Whoa! So my mind was a teensy bit blown as I soaked up all the history regarding Nancy Drew’s creation.
Nancy Drew was one of the last creations by Edward Stratemeyer, the head of the Stratemeyer Syndicate. He mass-produced hundreds of ghost-written children’s books based on his story outlines and all written under pseudonyms. Phew! If it sounds like a lot. Well, that’s because it is.
Stratemeyer was a popular children’s author in his own right. But he quickly realized that he couldn’t possibly pen all the stories he wanted. So he hired ghostwriters to churn them out. He outlined and edited them, then published them under various pen names. Thus, the syndicate was born and became a lucrative business. At the time of his death, Stratemeyer had outlined the first few Nancy Drew stories and had hired Mildred Augustine to write them.
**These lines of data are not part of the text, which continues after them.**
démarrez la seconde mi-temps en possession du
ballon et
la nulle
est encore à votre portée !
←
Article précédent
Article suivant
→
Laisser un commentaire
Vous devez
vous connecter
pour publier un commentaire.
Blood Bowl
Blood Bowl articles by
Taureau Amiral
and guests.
He never saw what a success this book series would be.
Mildred Augustine wrote the early Nancy Drew stories. But because of her contract, she was not allowed to disclose this. When Stratemeyer died, his daughters Harriet and Edna took over the business. So at the height of the Depression, Nancy Drew was being molded and shaped by women. And prospering.
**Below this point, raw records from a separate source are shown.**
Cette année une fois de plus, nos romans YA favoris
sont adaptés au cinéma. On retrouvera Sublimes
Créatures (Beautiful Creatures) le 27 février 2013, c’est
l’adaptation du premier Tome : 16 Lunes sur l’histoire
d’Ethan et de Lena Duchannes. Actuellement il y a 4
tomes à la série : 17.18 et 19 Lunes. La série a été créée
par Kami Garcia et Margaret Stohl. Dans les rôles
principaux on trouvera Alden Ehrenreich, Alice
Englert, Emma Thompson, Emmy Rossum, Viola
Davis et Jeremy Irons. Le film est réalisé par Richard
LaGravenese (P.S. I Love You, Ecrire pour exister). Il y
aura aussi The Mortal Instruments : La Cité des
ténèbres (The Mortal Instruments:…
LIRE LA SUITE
Mildred and Harriet were modern day working women. And their ideas of Nancy clashed. When Mildred stopped working for the syndicate, Harriet herself took over the Nancy Drew stories. So there are 2 versions of Nancy. Mildred’s Nancy is adventerous, outspoken and a bit brash. Harriet’s Nancy is prim, posed, and well-mannered. Years later when the stories were revised, Harriet’s Nancy wins out. Funny enough, it’s Harriet’s stories that I rather enjoyed.
Speaking of the revisions. The reason the stories were revised: racism. Something I discussed while reviewing the books was how inherently racist some of the stories were. I was both excited and nervous when Nancy traveled abroad. Apparently I’m not the only one that felt that way! As early as 1948, concerned parents were writing to the publishers. Because Nancy Drew books are great and all, but they have no clue how to deal with POC. So the publisher and Harriet agreed to revise the previously published stories. Except Harriet had, ahem, “old world” values. (My polite way of saying she was low-key racist). So her solution was to wipe out any POC from the books. But the books I read were still problematic so… um, yeah. Way to go with the revisions ya’ll!
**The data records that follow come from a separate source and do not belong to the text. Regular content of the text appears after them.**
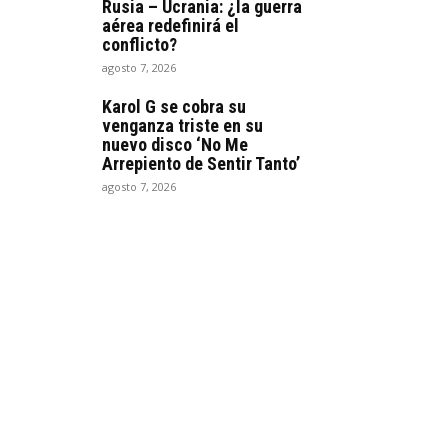
Rusia – Ucrania: ¿la guerra
aérea redefinirá el
conflicto?
agosto 7, 2026
Karol G se cobra su
venganza triste en su
nuevo disco ‘No Me
Arrepiento de Sentir Tanto’
agosto 7, 2026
Anyway, this was a nice crash course reading on Nancy Drew. I enjoyed the stories Harriet wrote so finding out what kind of person she was made me really question myself haha. There was also a lot of drama behind the scenes. Harriet and Mildred butting heads. Harriet and her sister, Edna, also going at it. Each woman, so different from one another, managed to somehow create a literary heroine for the ages.